In [1]:
import matplotlib
import pathlib
import numpy as np

import mne
print(mne.__version__)

0.24.1


In [2]:
matplotlib.use('Qt5Agg')    #To open graphs using Qt

## Reading raw data

The files variable stores the subject and thier run number in a list. For each subject we have 2 runs. So 10_1 means 1st run of subject AB10, while 12_2 means 2nd run for subject AB12.
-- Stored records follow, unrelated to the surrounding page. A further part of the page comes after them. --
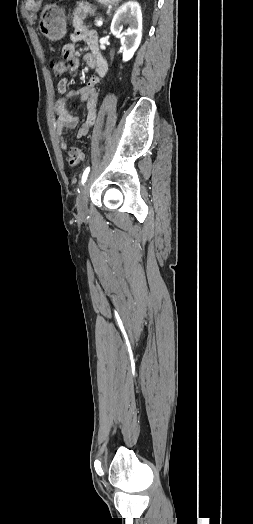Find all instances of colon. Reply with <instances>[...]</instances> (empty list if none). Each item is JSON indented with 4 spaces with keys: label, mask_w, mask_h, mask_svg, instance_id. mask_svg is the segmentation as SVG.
Listing matches in <instances>:
<instances>
[{
    "label": "colon",
    "mask_w": 253,
    "mask_h": 524,
    "mask_svg": "<svg viewBox=\"0 0 253 524\" xmlns=\"http://www.w3.org/2000/svg\"><path fill=\"white\" fill-rule=\"evenodd\" d=\"M52 75L54 78H61L65 74L66 63L61 58H53L50 61ZM84 159L83 151L78 147H73L68 152V164L70 166L79 165Z\"/></svg>",
    "instance_id": "colon-1"
}]
</instances>
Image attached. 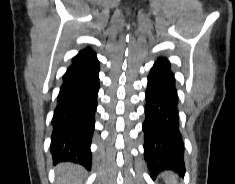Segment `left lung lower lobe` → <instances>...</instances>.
I'll return each mask as SVG.
<instances>
[{"mask_svg": "<svg viewBox=\"0 0 235 184\" xmlns=\"http://www.w3.org/2000/svg\"><path fill=\"white\" fill-rule=\"evenodd\" d=\"M143 123L144 155L153 173L173 170L184 177L183 141L179 132L177 94L170 63L160 57L151 68Z\"/></svg>", "mask_w": 235, "mask_h": 184, "instance_id": "1", "label": "left lung lower lobe"}]
</instances>
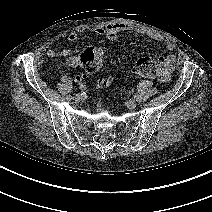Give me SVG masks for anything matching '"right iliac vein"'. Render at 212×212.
Here are the masks:
<instances>
[{
	"label": "right iliac vein",
	"mask_w": 212,
	"mask_h": 212,
	"mask_svg": "<svg viewBox=\"0 0 212 212\" xmlns=\"http://www.w3.org/2000/svg\"><path fill=\"white\" fill-rule=\"evenodd\" d=\"M74 100H75L76 102H80V101L82 100V96H81L80 94H76Z\"/></svg>",
	"instance_id": "right-iliac-vein-1"
}]
</instances>
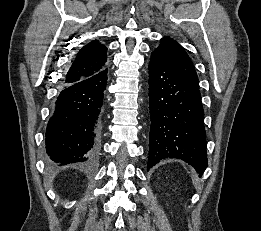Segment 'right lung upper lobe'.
Segmentation results:
<instances>
[{
	"label": "right lung upper lobe",
	"instance_id": "cb5924a9",
	"mask_svg": "<svg viewBox=\"0 0 261 231\" xmlns=\"http://www.w3.org/2000/svg\"><path fill=\"white\" fill-rule=\"evenodd\" d=\"M106 53L107 48L97 40L83 46L67 72L64 83L77 82L103 69L107 62Z\"/></svg>",
	"mask_w": 261,
	"mask_h": 231
}]
</instances>
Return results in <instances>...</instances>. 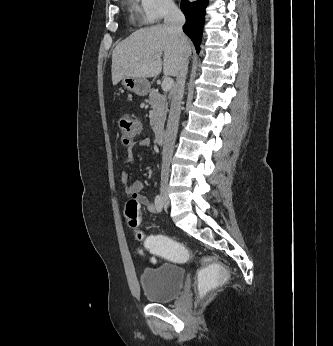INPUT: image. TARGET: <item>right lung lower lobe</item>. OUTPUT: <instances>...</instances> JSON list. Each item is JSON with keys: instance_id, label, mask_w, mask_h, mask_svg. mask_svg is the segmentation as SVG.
<instances>
[{"instance_id": "98d812e1", "label": "right lung lower lobe", "mask_w": 333, "mask_h": 346, "mask_svg": "<svg viewBox=\"0 0 333 346\" xmlns=\"http://www.w3.org/2000/svg\"><path fill=\"white\" fill-rule=\"evenodd\" d=\"M208 5V0H198L190 2L182 0L181 10L186 17V23L183 26V31L192 40L196 51L200 50L201 30L204 23L205 8Z\"/></svg>"}]
</instances>
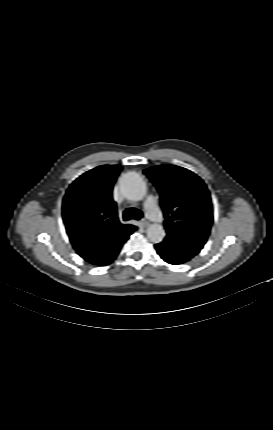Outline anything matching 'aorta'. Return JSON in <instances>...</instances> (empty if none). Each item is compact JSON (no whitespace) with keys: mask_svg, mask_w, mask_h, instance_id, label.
Returning <instances> with one entry per match:
<instances>
[{"mask_svg":"<svg viewBox=\"0 0 273 430\" xmlns=\"http://www.w3.org/2000/svg\"><path fill=\"white\" fill-rule=\"evenodd\" d=\"M120 188L122 194L131 201H140L146 195V184L135 172H128L121 177ZM146 232L154 244L162 242L165 237V230L160 224H151Z\"/></svg>","mask_w":273,"mask_h":430,"instance_id":"762f6f07","label":"aorta"}]
</instances>
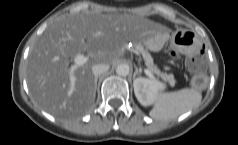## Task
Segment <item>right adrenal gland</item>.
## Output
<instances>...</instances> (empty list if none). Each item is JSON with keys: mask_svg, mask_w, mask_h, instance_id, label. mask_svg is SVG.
Listing matches in <instances>:
<instances>
[{"mask_svg": "<svg viewBox=\"0 0 238 145\" xmlns=\"http://www.w3.org/2000/svg\"><path fill=\"white\" fill-rule=\"evenodd\" d=\"M99 77H95V87L97 86V80Z\"/></svg>", "mask_w": 238, "mask_h": 145, "instance_id": "obj_1", "label": "right adrenal gland"}]
</instances>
We are currently loading a small(12/80) amount of files to avoid the excessive time taken while testing efficiency of different algorithms

In [3]:
#The files we will be loading
#files = ['10_1', '10_2', '12_1', '12_2', '13_1', '13_2', '14_1', '14_2', '15_1', '15_2', '16_1', '16_2', '21_1', '21_2', '22_1', '22_2', '23_1', '23_2', '28_1', '28_2', '31_1', '31_2', '32_1', '32_2', '33_1', '33_2', '34_1', '34_2', '35_1', '35_2', '46_1', '46_2', '47_1', '47_2', '48_1', '48_2', '49_1', '49_2', '50_1', '50_2', '69_1', '69_2', '70_1', '70_2', '71_1', '71_2', '72_1', '72_2']
files = ['10_1', '10_2', '12_1', '12_2', '13_1', '13_2', '28_1', '28_2', '31_1', '31_2', '32_1', '32_2']

print(len(files))

12


The path variable is a dictionary which stores the relative path of various files as key-value pairs.
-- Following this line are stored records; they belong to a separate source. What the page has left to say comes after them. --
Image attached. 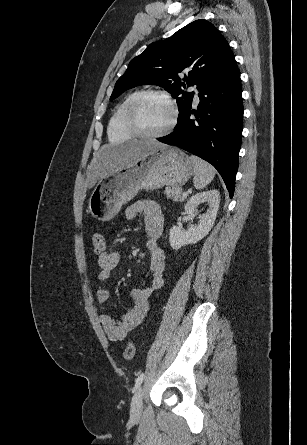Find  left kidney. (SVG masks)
Listing matches in <instances>:
<instances>
[{"label":"left kidney","mask_w":307,"mask_h":445,"mask_svg":"<svg viewBox=\"0 0 307 445\" xmlns=\"http://www.w3.org/2000/svg\"><path fill=\"white\" fill-rule=\"evenodd\" d=\"M207 200L209 208L207 212L201 214L200 220L196 227H191L188 231H184L183 227H172L170 229L169 241L172 249L178 251L185 245H194L201 239H204L211 231L214 220L216 218L217 210L219 208L220 196L218 190H206V192H197L193 194L185 204V212H195L200 202Z\"/></svg>","instance_id":"obj_1"}]
</instances>
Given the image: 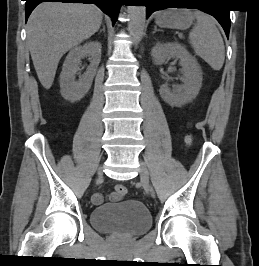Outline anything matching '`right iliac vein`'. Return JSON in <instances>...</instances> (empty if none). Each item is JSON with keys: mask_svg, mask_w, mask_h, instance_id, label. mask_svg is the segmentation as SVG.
<instances>
[{"mask_svg": "<svg viewBox=\"0 0 259 266\" xmlns=\"http://www.w3.org/2000/svg\"><path fill=\"white\" fill-rule=\"evenodd\" d=\"M102 175H103V173H102V168H99V169H98V172H97V177H98V179H101V178H102Z\"/></svg>", "mask_w": 259, "mask_h": 266, "instance_id": "obj_1", "label": "right iliac vein"}]
</instances>
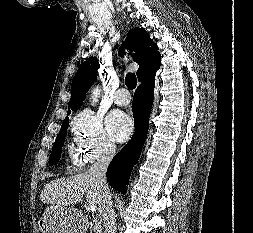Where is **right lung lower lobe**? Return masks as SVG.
<instances>
[{
	"instance_id": "right-lung-lower-lobe-1",
	"label": "right lung lower lobe",
	"mask_w": 253,
	"mask_h": 233,
	"mask_svg": "<svg viewBox=\"0 0 253 233\" xmlns=\"http://www.w3.org/2000/svg\"><path fill=\"white\" fill-rule=\"evenodd\" d=\"M156 71L150 72L140 81L134 94L132 111L135 133L127 145L115 155L107 169L109 184L122 194L126 193L130 173L138 161L147 137L149 116L154 98V81Z\"/></svg>"
}]
</instances>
The keys are elements of files variable from above and the corresponding values are the relative path of those files on device.

In [4]:
#Paths Sahil
path = {}
for f in files:
    path[f] = '../../EEG original dataset/sub-AB{}/eeg/sub-AB{}_task-gonogo_run-{}_eeg.set'.format(f[0:-2], f[0:-2], f[-1])
    
path_channels_tsv = '../../data\sub-AB10_eeg_sub-AB10_task-gonogo_run-1_channels.tsv'

In [5]:
# #Paths Arush
# path = {}
# for f in files:
#     path[f] = 'data/other subjects set files/sub-AB{}_eeg_sub-AB{}_task-gonogo_run-{}_eeg.set'.format(f[0:-2], f[0:-2], f[-1])
    
# path_channels_tsv = 'data/other subjects set files/sub-AB10_eeg_sub-AB10_task-gonogo_run-1_channels.tsv'

The unclean_raw variable is a dictionary that stores the raw data that we have imported.

In [None]:
#Loading raw data
unclean_raw = {}
for f in files:
    unclean_raw[f] = mne.io.read_raw_eeglab(path[f], eog=(), preload=True, uint16_codec=None, verbose=None)

## Assigning channel types and filtering

##### Getting a list of channel types
The raw data did not contain any channel types. We however had a tsv file which contained all the channel types. So we imported that tsv and extracted the channel types from there.
The channel names were slightly differently named than the names accepted by mne so we made a dictionary(reassign_dic) to correct it.
For example, the tsv had a channel named HEO which is an eog channel.

In [8]:
#get type of channels from tsv file
import pandas as pd
channel_types_tsv = pd.read_csv(path_channels_tsv, delimiter = '\t')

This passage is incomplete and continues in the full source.